If there is one thing I’ve seen from the public sector over the years it’s blame as many things as possible for whatever ails you
Whereas private sector actors inevitably accept complete personal responsibility.
D4P,
Why yes, in fact we do accept responsibility since we cannot use force of law to extract more money from people who don’t want to pay.
I accept responsibility in other ways as well. I sign my own name and stand behind my statements. I risk my own money in my business and if it fails I am personally responsible. If people need to be fired I fire them. I pay my taxes and abide by the law. It very hard to do all the time but that’s part of being responsible.
Public sector players tend to blame other departments or outside influences for failure yet accept praise for success. They seldom lose their jobs for egregious mistakes. They are hesitant to share information or give full disclosure for fear of leveling the playing field. When things get really hairy I see a lot of public sector decision makers bail out and move on to the next job.
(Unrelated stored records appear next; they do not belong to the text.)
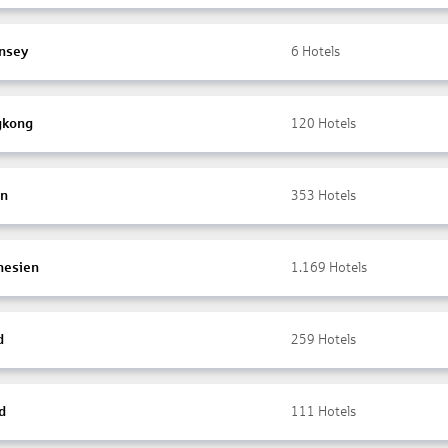
nsey
6
Hotels
gkong
120
Hotels
en
353
Hotels
nesien
1.169
Hotels
d
259
Hotels
d
111
Hotels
These conclusions of mine have come from many years of observing the governmental process and studying the failures of the present system. I’m not asking the public sector to be more like the private sector I’m asking them to just do things better and be accountable for failures.
A good example of blaming is my school districts using the claim of increased enrollment for creating a problem with one agency while claiming decreased enrollment for another problem with another agency. Bottom line is that even this level of duplicity will go unpunished and the responsible parties will continue brazenly doing it again and again. In private sector a customer treated in such a manner would take his business elsewhere. In the public sector we cannot.
“So, the average bus runs at roughly 18% capacity.
How does that compare to the average SUV? And why don’t you question why people buy more capicity in SUVs and passenger cars than they typically need?”
The issue at hand has nothing to do with the choices individuals are making. This blog post is bringing up the issue of how well managed transit agencies are today and what changes they could make to be better. It really is the same type of question your asking. The difference is that we’re talking about how a publicly funded organization is running itself.
Why do they continue to buy entire fleets of large buses?
Why do they run those buses during non-peak times on routes where they’re barely filled?
What would it cost to have change fleets?
How much of a difference would hybrid buses make?
Could some bus routes be automated (that is, driverless)?
Bus efficiency vs. auto efficiency:
I think I’m stating the obvious but…
Using public money carries the implicit constraint that you will make efficient use of it. If you use your own money you can use it as you wish. If you want, you buy gold toilets, if that’s, say, your dream.
StevePlunk said:
“I accept responsibility… “
And I do the same, not because I want to in itself, but because, unlike transit managers, I have competitors to whom I will loose my business and personal profit unless I do operate efficiently.
AP,
The size issue is definitely a good point, although I dont think the answer is always as clear cut. I certainly wouldnt disagree that smaller buses could be useful for off peak hours if it is economically justified.
Using public money carries the implicit constraint that you will make efficient use of it. If you use your own money you can use it as you wish.
By that definition, you seem to imply that only the government can be inefficient. Is comparing the efficiency of government to the private sector in their use of resoruces off limits now? I guess that explains why Antiplanners are against government so often. Everything the private sector does must be good, merely because it is done through ‘individual choice’?
What’s the smallest car made? 1 passenger? 2?
My god, man, next they’ll be coming after my gold toilet!